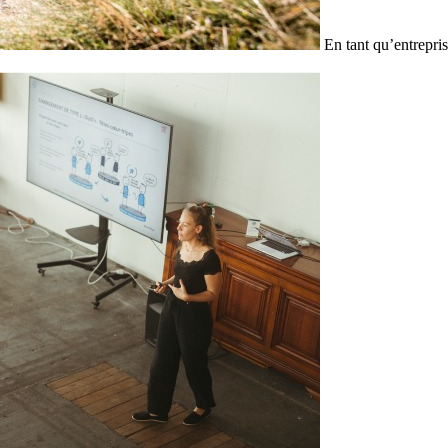
En tant qu’entrepris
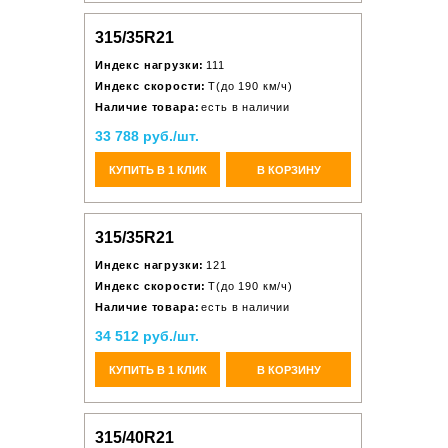
315/35R21
Индекс нагрузки:
111
Индекс скорости:
T(до 190 км/ч)
Наличие товара:
есть в наличии
33 788 руб./шт.
КУПИТЬ В 1 КЛИК
В КОРЗИНУ
315/35R21
Индекс нагрузки:
121
Индекс скорости:
T(до 190 км/ч)
Наличие товара:
есть в наличии
34 512 руб./шт.
КУПИТЬ В 1 КЛИК
В КОРЗИНУ
315/40R21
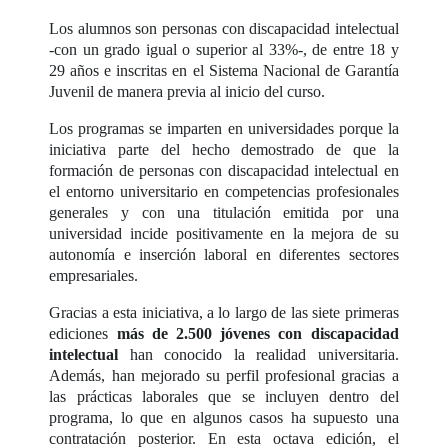
Los alumnos son personas con discapacidad intelectual
-con un grado igual o superior al 33%-, de entre 18 y
29 años e inscritas en el Sistema Nacional de Garantía
Juvenil de manera previa al inicio del curso.
Los programas se imparten en universidades porque la
iniciativa parte del hecho demostrado de que la
formación de personas con discapacidad intelectual en
el entorno universitario en competencias profesionales
generales y con una titulación emitida por una
universidad incide positivamente en la mejora de su
autonomía e inserción laboral en diferentes sectores
empresariales.
Gracias a esta iniciativa, a lo largo de las siete primeras
ediciones
más de 2.500 jóvenes con discapacidad
intelectual
han conocido la realidad universitaria.
Además, han mejorado su perfil profesional gracias a
las prácticas laborales que se incluyen dentro del
programa, lo que en algunos casos ha supuesto una
contratación posterior. En esta octava edición, el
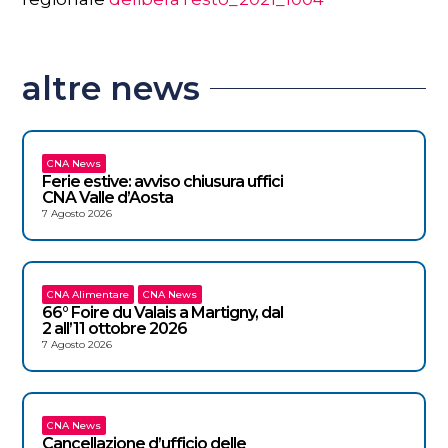
altre news
CNA News
Ferie estive: avviso chiusura uffici
CNA Valle d’Aosta
7 Agosto 2026
CNA Alimentare
CNA News
66° Foire du Valais a Martigny, dal
2 all’11 ottobre 2026
7 Agosto 2026
CNA News
Cancellazione d’ufficio delle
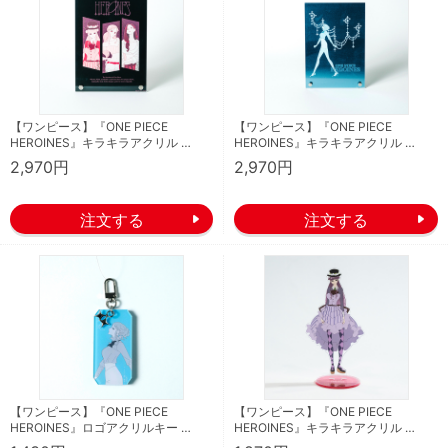
【ワンピース】『ONE PIECE
【ワンピース】『ONE PIECE
HEROINES』キラキラアクリル …
HEROINES』キラキラアクリル …
2,970円
2,970円
【ワンピース】『ONE PIECE
【ワンピース】『ONE PIECE
HEROINES』ロゴアクリルキー …
HEROINES』キラキラアクリル …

■ **TASK DETAILS**: For each line above, output its wording exactly and leave out any picture.

■ **WRITTEN RESPONSE**:
En tant qu’entrepris
315/35R21
Индекс нагрузки:
111
Индекс скорости:
T(до 190 км/ч)
Наличие товара:
есть в наличии
33 788 руб./шт.
КУПИТЬ В 1 КЛИК
В КОРЗИНУ
315/35R21
Индекс нагрузки:
121
Индекс скорости:
T(до 190 км/ч)
Наличие товара:
есть в наличии
34 512 руб./шт.
КУПИТЬ В 1 КЛИК
В КОРЗИНУ
315/40R21
Los alumnos son personas con discapacidad intelectual
-con un grado igual o superior al 33%-, de entre 18 y
29 años e inscritas en el Sistema Nacional de Garantía
Juvenil de manera previa al inicio del curso.
Los programas se imparten en universidades porque la
iniciativa parte del hecho demostrado de que la
formación de personas con discapacidad intelectual en
el entorno universitario en competencias profesionales
generales y con una titulación emitida por una
universidad incide positivamente en la mejora de su
autonomía e inserción laboral en diferentes sectores
empresariales.
Gracias a esta iniciativa, a lo largo de las siete primeras
ediciones
más de 2.500 jóvenes con discapacidad
intelectual
han conocido la realidad universitaria.
Además, han mejorado su perfil profesional gracias a
las prácticas laborales que se incluyen dentro del
programa, lo que en algunos casos ha supuesto una
contratación posterior. En esta octava edición, el
altre news
CNA News
Ferie estive: avviso chiusura uffici
CNA Valle d’Aosta
7 Agosto 2026
CNA Alimentare
CNA News
66° Foire du Valais a Martigny, dal
2 all’11 ottobre 2026
7 Agosto 2026
CNA News
Cancellazione d’ufficio delle
【ワンピース】『ONE PIECE
【ワンピース】『ONE PIECE
HEROINES』キラキラアクリル …
HEROINES』キラキラアクリル …
2,970円
2,970円
【ワンピース】『ONE PIECE
【ワンピース】『ONE PIECE
HEROINES』ロゴアクリルキー …
HEROINES』キラキラアクリル …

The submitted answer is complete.